De jugar en la calle a jugar en el sillón

Tacharme como un sentimental, llamarme tradicional, calificarme como pasado de moda, pero echo de menos aquellas tardes de hace unos cuantos años, que al salir de la escuela y llegar a casa mi madre me daba la merienda (pan con chocolate, pan con aceite, algún día de manera especial coca rellena de crema) y bajaba las dieciocho escaleras que me separaban de los amigos en un santiamén. Todos estábamos, Albert, José María, Julio César … todos allí deborando de manera frenética nuestras rebanadas de pan para poder comenzar el, también nuestro, y esperado duelo futbolístico. Dos postes de teléfono y unas piedras marcaban las porterías y una pelota de cuero recauchutado, bastante destartalada, comenzaba a rodar por aquel terreno de juego lleno de piedras y baches. Ostras!!!! que bien me lo pasaba, dos horas de final de la copa de Europa con mis amigos, los de toda la vida.

Ahora ya han pasado unos cuantos años, (más de treinta) y no veo, a las 5 de la tarde, ninguna calle llena de niños haciendo partidos de fútbol y menos con rebanadas de pan con chocolate. Veo alguna plaza (siempre con sillas de bar) llenas de padres y madres haciendo el café y niños, que de una manera  algo desordenada corretean por el espacio sin mucho sentido.
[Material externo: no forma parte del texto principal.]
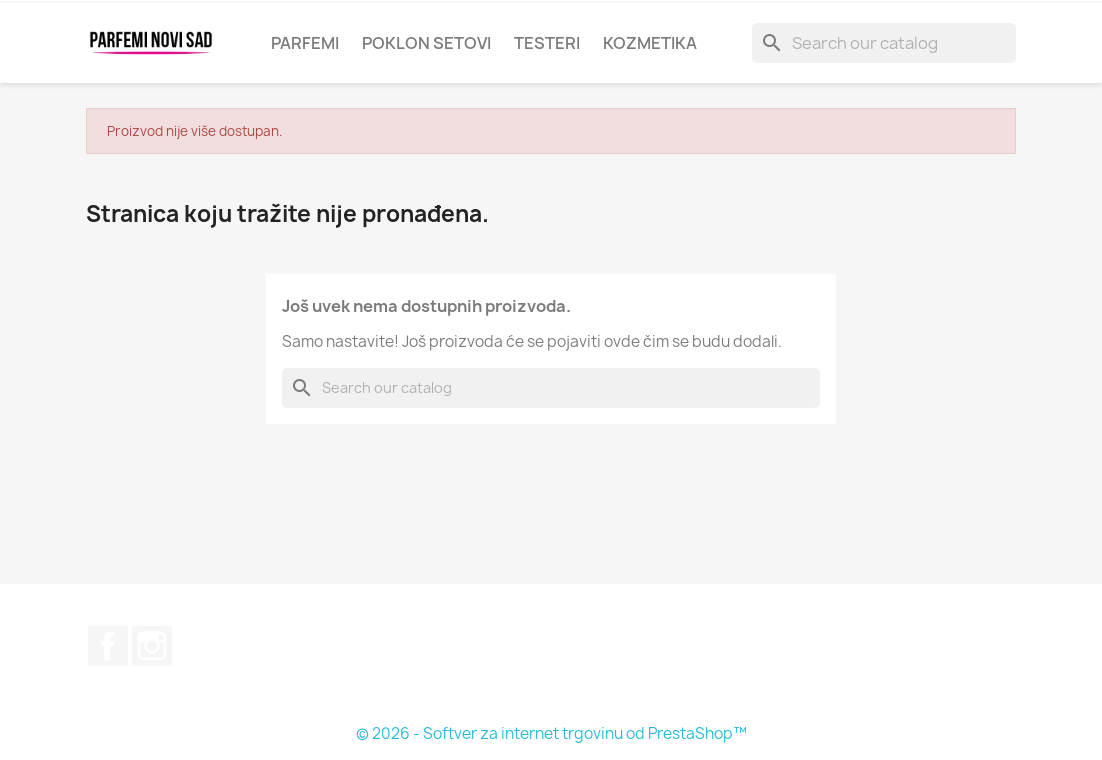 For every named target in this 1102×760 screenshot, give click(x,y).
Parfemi (305, 43)
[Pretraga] (884, 43)
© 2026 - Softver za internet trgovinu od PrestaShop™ (551, 733)
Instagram (152, 646)
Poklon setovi (426, 43)
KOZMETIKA (650, 43)
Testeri (547, 43)
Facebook (108, 646) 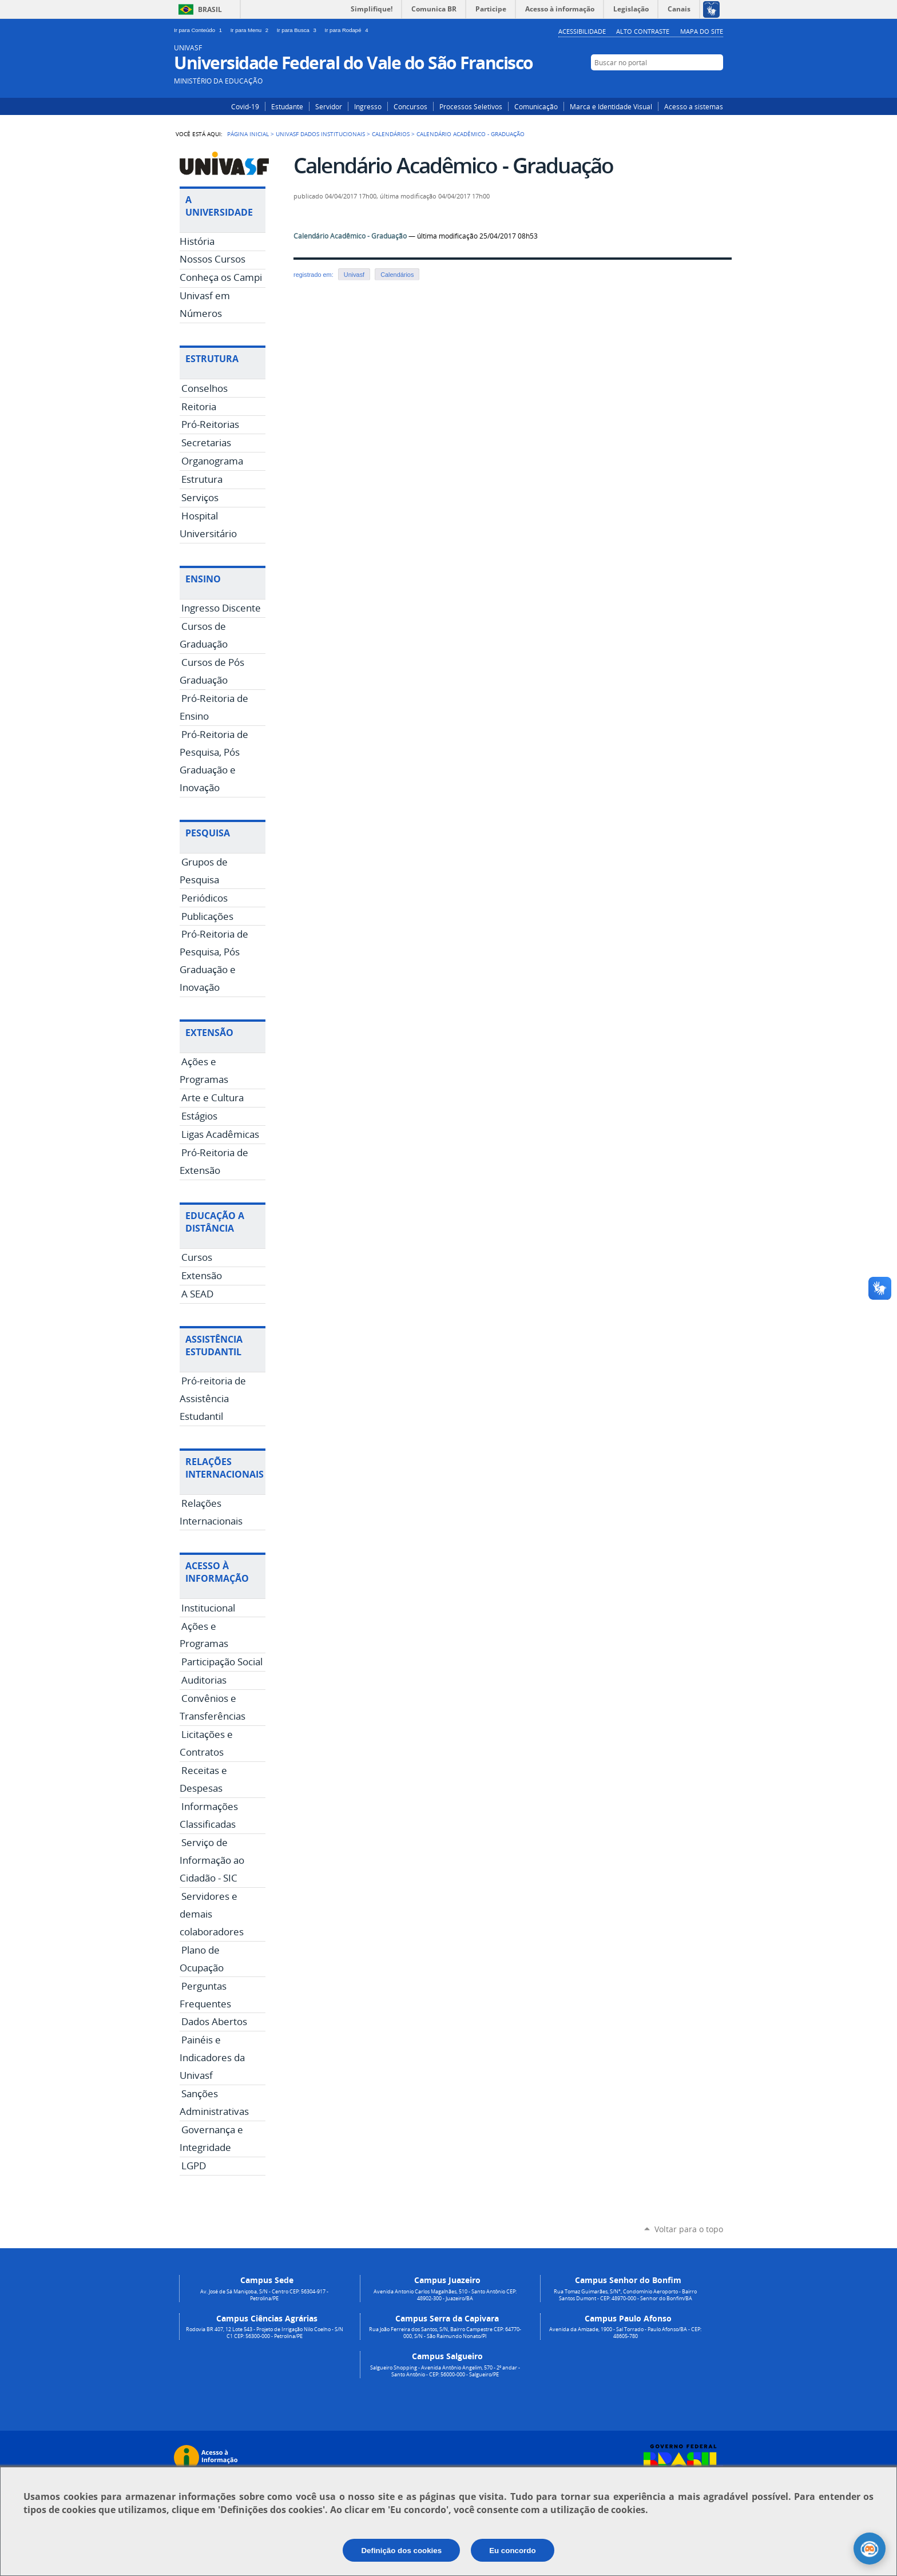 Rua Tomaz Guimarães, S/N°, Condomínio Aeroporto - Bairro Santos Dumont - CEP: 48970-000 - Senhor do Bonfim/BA (625, 2295)
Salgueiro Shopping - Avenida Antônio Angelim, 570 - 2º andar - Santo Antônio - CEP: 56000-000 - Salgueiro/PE (445, 2371)
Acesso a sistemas (693, 106)
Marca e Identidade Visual (611, 106)
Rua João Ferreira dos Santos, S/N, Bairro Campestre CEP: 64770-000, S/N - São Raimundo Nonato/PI (445, 2333)
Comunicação (536, 106)
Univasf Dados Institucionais (320, 134)
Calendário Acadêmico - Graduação (350, 236)
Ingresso (368, 106)
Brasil (210, 9)
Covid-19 (245, 106)
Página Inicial (248, 134)
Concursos (410, 106)
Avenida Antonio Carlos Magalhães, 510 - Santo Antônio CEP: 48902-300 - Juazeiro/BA (445, 2295)
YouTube (716, 84)
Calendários (391, 134)
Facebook (699, 84)
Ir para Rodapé (348, 30)
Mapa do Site (701, 31)
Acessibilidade (582, 31)
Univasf (354, 274)
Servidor (328, 106)
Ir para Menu (251, 30)
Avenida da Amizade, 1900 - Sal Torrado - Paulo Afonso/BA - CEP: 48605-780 (625, 2333)
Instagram (681, 84)
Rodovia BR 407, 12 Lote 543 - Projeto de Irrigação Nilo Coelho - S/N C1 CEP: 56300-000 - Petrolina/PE (264, 2333)
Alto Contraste (642, 31)
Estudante (287, 106)
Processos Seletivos (470, 106)
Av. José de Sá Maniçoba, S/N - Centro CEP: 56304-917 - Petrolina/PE (264, 2295)
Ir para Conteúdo (200, 30)
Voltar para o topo (688, 2229)
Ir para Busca (298, 30) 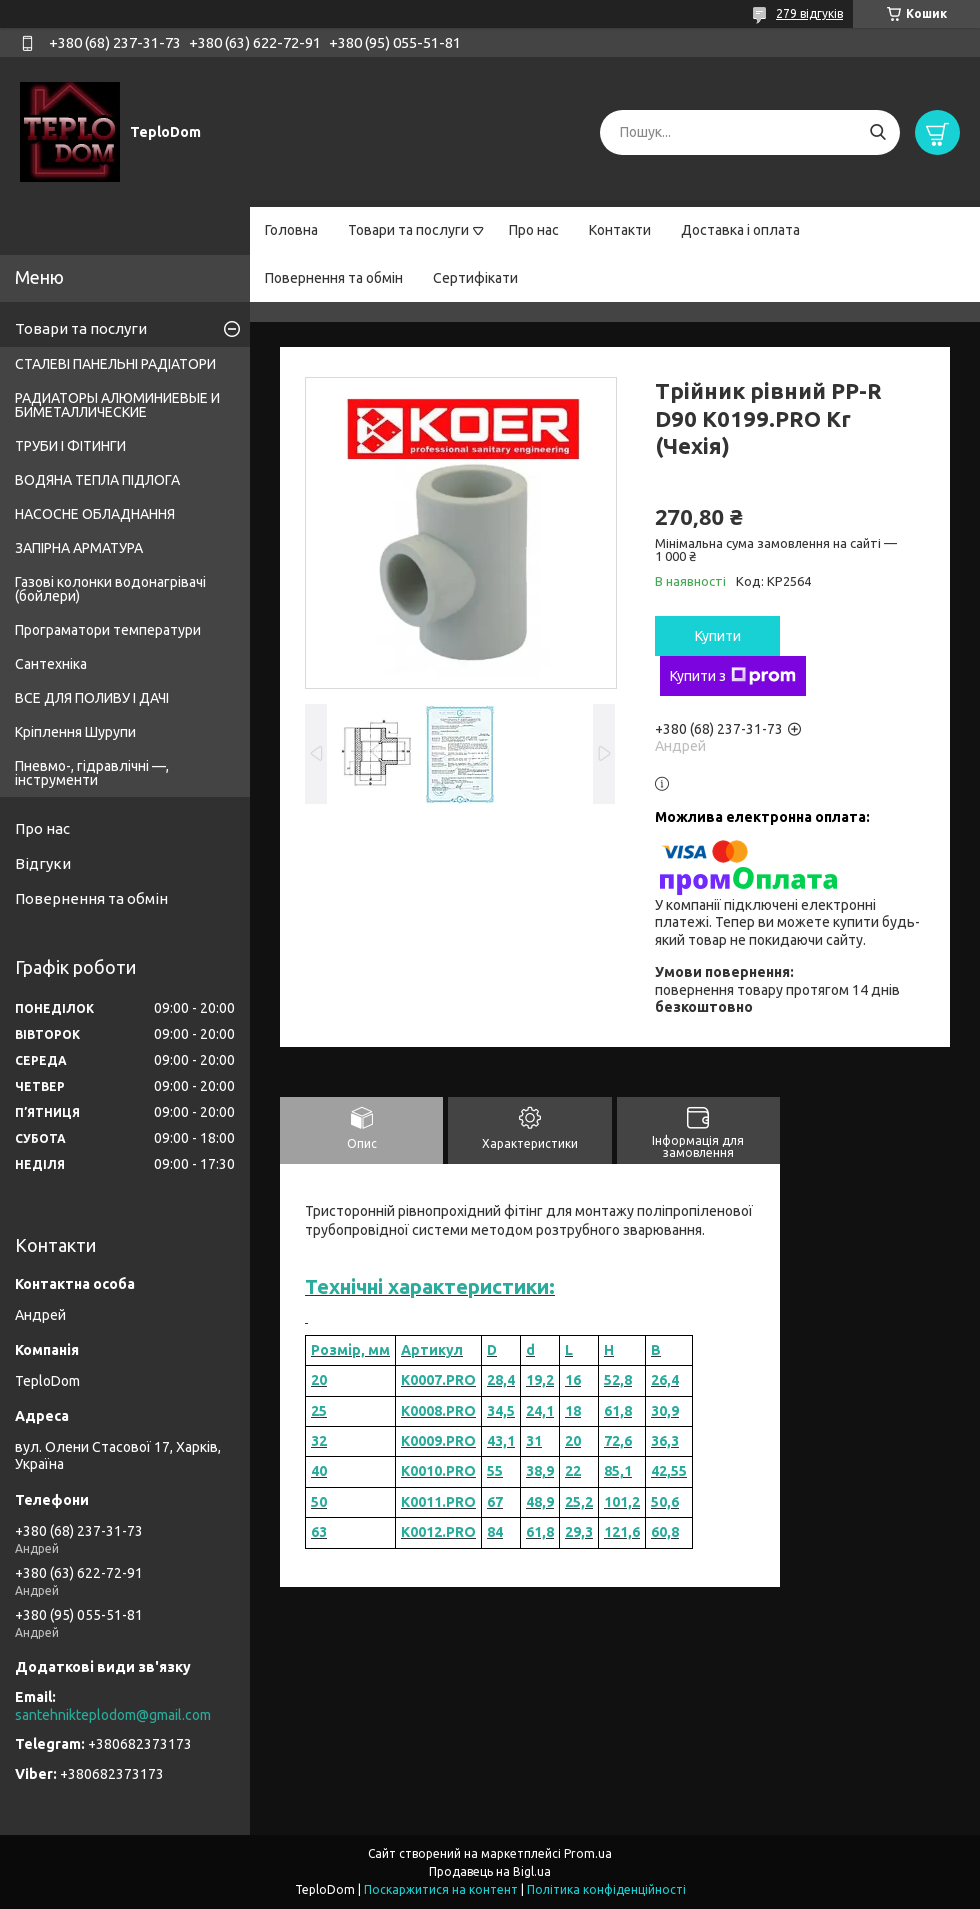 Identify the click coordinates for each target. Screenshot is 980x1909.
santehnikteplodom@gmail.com (113, 1715)
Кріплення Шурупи (75, 732)
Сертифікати (475, 278)
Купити (718, 636)
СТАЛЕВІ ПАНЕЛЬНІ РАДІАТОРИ (115, 364)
Veo algún niño con patines y los más pequeños demasiado atados a la falda de los padres o de los abuelos.

Ya sé  que las calles de ahora tampoco son tan seguras y acogedoras como los de hace unos años. Ya sé que ahora hay más coches, más peligros y bla bla bla … Ya sé que ahora todas las madres trabajan y antes no y también sé que los niños y las niñas de ahora se hacen grandes más tarde, salen del huevo y se hacen más maduros varios meses después  que los niños que comíamos pan con chocolate y jugábamos, solos, en la calle. Ya sé que todo evoluciona y que todo cambia y ya sé que antes no había ordenadores, ni consolas, ni “maquinitas del demonio” pero me niego a aceptar que los niños de hoy sustituyan, del todo, mis partidos de fútbol en la calle por un partido de tenis en el comedor de casa y sentados en el sillón. Me niego a aceptar que los niños de hoy cuando salen a la naturaleza  con sus padres o maestros  lo hagan permanentemente conectados a los cascos de los aparatos de música y no disfruten del entorno que les rodea, me niego a pensar que este autismo tecnológico haya acabado con la necesaria interacción de los hombres con el mundo de una manera franca, abierta y natural.

Lo diré fácil y rápido, hacer un partido de fútbol en la consola de casa no es deporte, no transmite los valores que la actividad física aporta al crecimiento de una persona. Aportará otros: destreza tecnológica, niños que no molestan y están distraídos … pero no valores que tengan que ver con la potencia de las cualidades físicas, mentales y sociales del género humano. Que jueguen en la consola pero, por favor, que lo hagan a ratos y que salgan al aire libre a ser más capaces, más autónomos, más felices y más independientes. No hagamos que algo (la tecnología recreativa) que debe aparecer de forma puntual en la agenda de nuestros hijos se convierta en una actividad habitual de su tiempo libre y mucho menos como un sustitutivo del hecho educativo que los partidos de fútbol reales ( y no virtuales) proporcionan a los seres humanos. Pantallas sí pero sólo a veces.